Si, dans notre vie, nos seuls points de référence ne vont pas au-delà des activités ordinaires quotidiennes, la vie sera non seulement difficile mais aussi très insatisfaisante. Les activités ordinaires sont uniquement orientées vers les huit dhamma du monde et n’apportent aucune joie durable. Par contre, dans le cadre de ce « tout » plus vaste, de cette plénitude qu’ouvrent les jhāna immatériels, nous avons d’autres points de référence. Le jugement, la discrimination disparaissent parce qu’il n’y a rien à juger. Les choses sont, tout simplement. Quand on a vécu l’expérience de « ce qui est, tout simplement », on y revient dans la vie. Il devient plus facile de voir que les choses ne sont ni bonnes ni mauvaises, ni à moi ni aux autres. Sans ce saut dans l’inconnu, sans cette expérience d’une réalité plus vaste qui mène à la vision de la réalité absolue, il est quasiment impossible d’abandonner nos paroles, nos pensées et nos actions centrées sur nous-mêmes. Nous ne cessons de retomber dans ces attitudes, même si nous avons compris à quel point elles sont insatisfaisantes. La compréhension est toujours la première étape mais elle ne suffit pas, elle ne change rien en profondeur.
Orienter l’esprit dans la bonne direction
Les quatre jhāna immatériels sont souvent considérés comme une extension du quatrième jhāna matériel. C’est vrai dans la mesure où ce dernier est tellement fort en concentration que les suivants sont évidemment portés par lui. Ceci étant, la vie ne suit pas toujours les règles et il arrive que les méditants passent directement du troisième jhāna au cinquième mais il faudra qu’ils retournent pour baigner dans le quatrième car, étant dépourvu d’un observateur, c’est l’état le plus reposant et le plus paisible. De ce fait, c’est celui qui apporte le plus d’énergie à l’esprit et qui va permettre aux quatre jhāna suivants d’apparaître.
On a souvent dit que cette pratique était très difficile mais, quand vous l’aurez faite, vous saurez que ce n’est pas le cas. Le Bouddha n’a pas cessé de répéter que nous devons orienter notre esprit dans cette direction. Il a prononcé cette petite phrase très importante, très claire, que tout le monde semble avoir oubliée : « Le méditant sait où il veut aller dans la méditation et il prend cette direction ». Nous pouvons orienter notre corps et notre esprit vers toutes sortes de directions. Nous pouvons aller vers le réfectoire et manger ou bien aller dans notre chambre et ne pas manger. Nous suivons ainsi l’orientation de l’esprit.

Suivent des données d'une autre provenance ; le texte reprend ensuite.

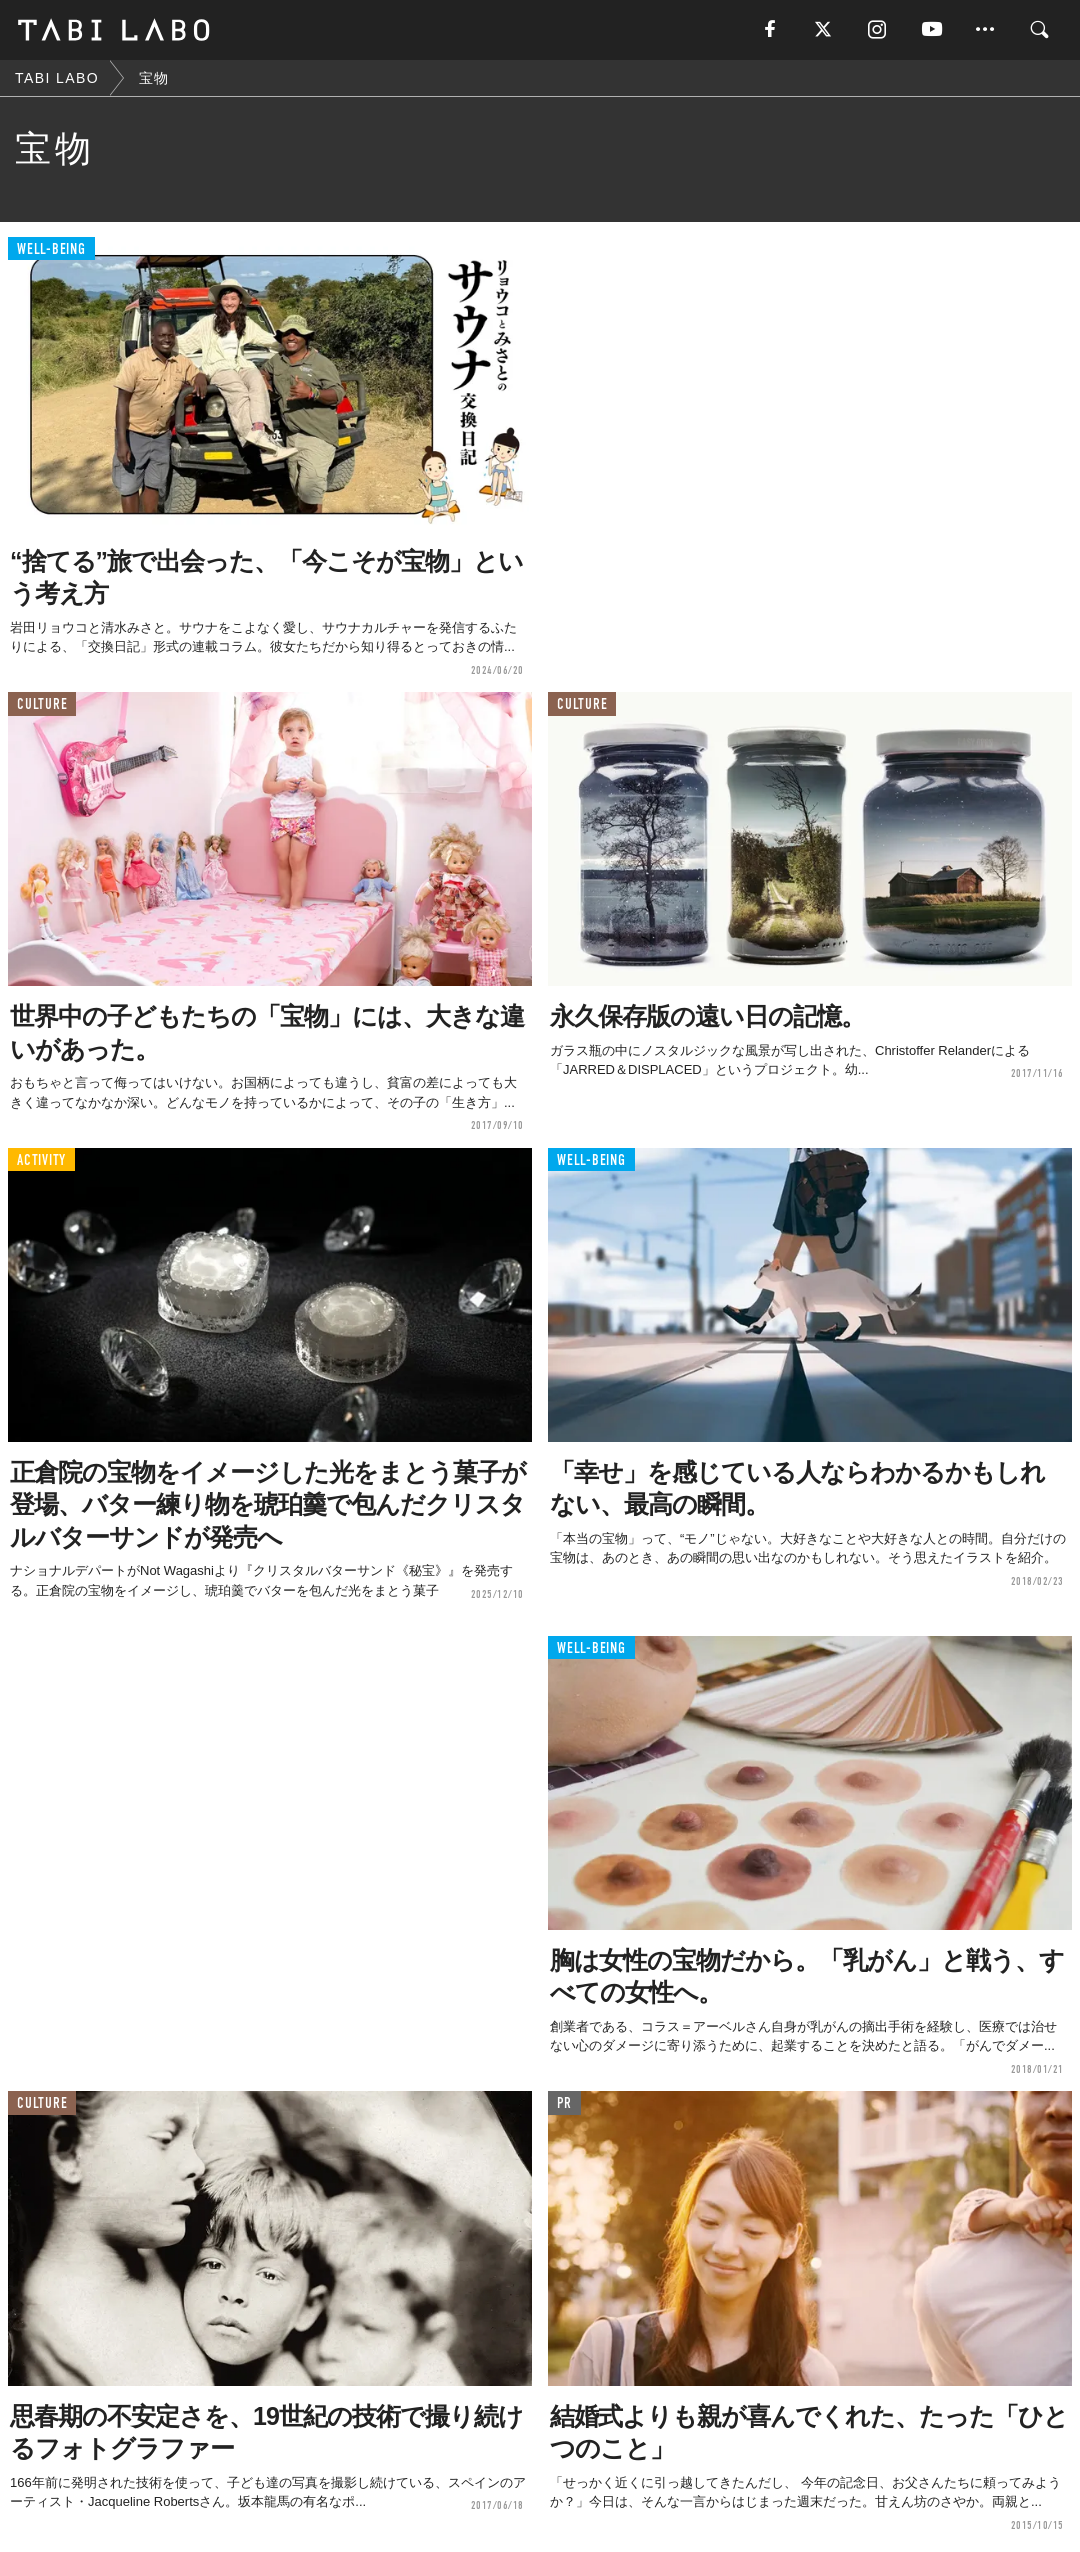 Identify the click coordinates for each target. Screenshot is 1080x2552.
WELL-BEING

Nous pouvons diriger notre esprit vers la lecture d’un livre ou la lecture d’une seule page que nous essaierons de mémoriser – c’est une expérience totalement différente. Nous pouvons diriger notre esprit vers le lieu où nous voulons être et, si nous savons ce qui est profitable, bénéfique et sain, et que nous orientons notre esprit dans cette direction, nous ferons ces expériences dont le Bouddha dit qu’elles constituent la voie indispensable pour la libération ultime de la souffrance.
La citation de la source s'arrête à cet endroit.